Steady interest never misses on the earnings goal. Ten years of earning a yearly 1 percent on savings in a bank account produces a guaranteed generous return on top of the principal. One hundred dollars earns $10.46 in compound interest. The $10 is ten years of $1 interest on the $100 principal. The 46 cents is how much the interest earned during the first year and every year after earns in interest by the end of the tenth year. Compounding interest earnings are the new money that makes the account balance rise faster each year. The first year the principal earns interest. The second year, the principal and the first year's interest earn more money in interest. Two years interest and the principal earn more money the third year. Growth goes up each year.

Give The Money and Take The Growth

A constant balance means there is zero money growth. A no interest savings account is always a secure opportunity to have exactly the amount of money saved for a later day when that later day comes.
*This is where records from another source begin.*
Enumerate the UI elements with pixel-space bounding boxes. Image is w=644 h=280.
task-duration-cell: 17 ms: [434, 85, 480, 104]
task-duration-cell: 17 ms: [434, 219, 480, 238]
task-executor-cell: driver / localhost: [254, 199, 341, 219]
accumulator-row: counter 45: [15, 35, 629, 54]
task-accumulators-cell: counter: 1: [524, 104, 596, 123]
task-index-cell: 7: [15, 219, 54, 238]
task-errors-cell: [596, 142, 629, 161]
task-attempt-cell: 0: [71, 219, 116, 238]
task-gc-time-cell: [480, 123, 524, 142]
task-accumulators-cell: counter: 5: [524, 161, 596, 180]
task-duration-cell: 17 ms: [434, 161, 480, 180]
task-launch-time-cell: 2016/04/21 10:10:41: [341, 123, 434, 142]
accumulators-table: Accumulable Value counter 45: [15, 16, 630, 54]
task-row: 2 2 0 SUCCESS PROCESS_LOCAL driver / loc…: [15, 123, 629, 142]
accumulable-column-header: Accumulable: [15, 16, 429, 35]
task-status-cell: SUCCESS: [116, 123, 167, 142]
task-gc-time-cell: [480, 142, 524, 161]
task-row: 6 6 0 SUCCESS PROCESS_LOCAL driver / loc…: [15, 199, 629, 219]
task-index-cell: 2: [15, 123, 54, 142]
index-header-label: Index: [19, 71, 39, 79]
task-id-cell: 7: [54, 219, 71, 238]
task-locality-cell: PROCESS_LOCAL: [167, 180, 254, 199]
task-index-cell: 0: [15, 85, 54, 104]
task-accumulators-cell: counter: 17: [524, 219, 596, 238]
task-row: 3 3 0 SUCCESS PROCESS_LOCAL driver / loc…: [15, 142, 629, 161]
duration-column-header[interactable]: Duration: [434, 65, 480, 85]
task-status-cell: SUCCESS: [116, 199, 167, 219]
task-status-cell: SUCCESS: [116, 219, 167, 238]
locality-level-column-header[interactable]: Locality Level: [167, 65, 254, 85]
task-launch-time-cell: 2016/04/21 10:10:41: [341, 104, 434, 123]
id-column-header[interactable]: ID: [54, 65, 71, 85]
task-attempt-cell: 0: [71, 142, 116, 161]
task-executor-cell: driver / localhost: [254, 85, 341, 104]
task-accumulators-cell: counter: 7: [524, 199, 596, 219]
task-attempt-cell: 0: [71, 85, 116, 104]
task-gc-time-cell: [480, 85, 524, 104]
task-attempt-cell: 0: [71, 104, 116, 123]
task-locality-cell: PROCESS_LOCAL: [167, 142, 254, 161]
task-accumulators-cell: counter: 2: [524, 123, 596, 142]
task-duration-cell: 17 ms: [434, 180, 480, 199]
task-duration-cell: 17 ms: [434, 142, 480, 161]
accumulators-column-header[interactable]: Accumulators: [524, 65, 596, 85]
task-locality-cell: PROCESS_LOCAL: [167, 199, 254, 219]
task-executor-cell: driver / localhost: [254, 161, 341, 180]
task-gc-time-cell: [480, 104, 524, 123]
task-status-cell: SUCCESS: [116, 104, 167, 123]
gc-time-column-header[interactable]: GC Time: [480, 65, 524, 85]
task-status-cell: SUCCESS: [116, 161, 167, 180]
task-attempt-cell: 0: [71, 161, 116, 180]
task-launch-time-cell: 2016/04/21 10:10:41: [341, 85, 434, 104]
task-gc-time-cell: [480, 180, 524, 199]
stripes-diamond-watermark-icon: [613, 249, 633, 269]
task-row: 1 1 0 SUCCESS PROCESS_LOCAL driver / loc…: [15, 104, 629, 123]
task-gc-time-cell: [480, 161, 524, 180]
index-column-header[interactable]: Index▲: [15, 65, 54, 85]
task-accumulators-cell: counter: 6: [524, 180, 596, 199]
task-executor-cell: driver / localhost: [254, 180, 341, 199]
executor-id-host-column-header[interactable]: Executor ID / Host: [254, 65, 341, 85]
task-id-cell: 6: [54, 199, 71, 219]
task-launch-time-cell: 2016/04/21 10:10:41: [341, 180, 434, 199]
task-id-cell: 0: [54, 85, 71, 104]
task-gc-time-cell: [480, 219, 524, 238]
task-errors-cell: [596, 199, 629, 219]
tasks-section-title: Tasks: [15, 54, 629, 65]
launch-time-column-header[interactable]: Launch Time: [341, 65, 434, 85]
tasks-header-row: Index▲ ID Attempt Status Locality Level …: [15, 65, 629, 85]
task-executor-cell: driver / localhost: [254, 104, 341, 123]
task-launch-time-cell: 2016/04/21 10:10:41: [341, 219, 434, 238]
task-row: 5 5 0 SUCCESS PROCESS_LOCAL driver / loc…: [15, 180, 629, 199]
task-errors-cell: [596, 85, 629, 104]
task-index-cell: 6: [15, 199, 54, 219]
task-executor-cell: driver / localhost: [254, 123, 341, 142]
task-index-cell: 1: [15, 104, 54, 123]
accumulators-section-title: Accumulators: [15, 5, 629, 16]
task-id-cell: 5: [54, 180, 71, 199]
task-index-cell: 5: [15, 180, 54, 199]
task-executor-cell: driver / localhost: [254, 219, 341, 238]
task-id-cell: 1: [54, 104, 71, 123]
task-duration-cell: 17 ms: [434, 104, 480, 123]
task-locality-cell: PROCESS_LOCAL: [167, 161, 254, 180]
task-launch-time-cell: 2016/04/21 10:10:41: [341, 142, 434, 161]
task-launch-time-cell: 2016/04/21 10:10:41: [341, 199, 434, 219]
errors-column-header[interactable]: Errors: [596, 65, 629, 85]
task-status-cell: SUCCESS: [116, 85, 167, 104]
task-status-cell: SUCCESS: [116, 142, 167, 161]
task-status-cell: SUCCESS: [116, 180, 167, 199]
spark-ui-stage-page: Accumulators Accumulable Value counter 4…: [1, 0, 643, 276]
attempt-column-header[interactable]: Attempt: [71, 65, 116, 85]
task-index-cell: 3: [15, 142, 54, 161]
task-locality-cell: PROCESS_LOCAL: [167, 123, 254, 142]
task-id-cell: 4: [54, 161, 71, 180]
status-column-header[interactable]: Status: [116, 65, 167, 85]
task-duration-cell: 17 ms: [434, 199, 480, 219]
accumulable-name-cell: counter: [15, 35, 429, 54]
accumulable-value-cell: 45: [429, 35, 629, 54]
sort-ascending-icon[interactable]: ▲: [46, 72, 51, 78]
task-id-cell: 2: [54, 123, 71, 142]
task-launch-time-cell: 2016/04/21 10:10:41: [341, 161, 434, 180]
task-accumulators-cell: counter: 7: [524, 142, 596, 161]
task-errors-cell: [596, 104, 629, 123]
But, keeping the money out of a community investment leaves the worker without any interest earned on their hard earned money. Flat interest earned by giving a money manager the savings to invest in certain productivity enterprises gives a working investor the same interest return on their principal dollar each year. Compound interest makes the earned interest the manager adds to their community investments pay off. Each year, the returns step up. The money grows like a mushroom.

The Non-Stop Earnings Deal

By putting money into an account managed together with other people's money, an American always makes money on the money that belongs to them. The money pot that fills up a little higher each year always makes more money.

Source:

U. S. Labor Department, Savings Fitness: A Guide To Your Money and Your Financial Future (October 2010).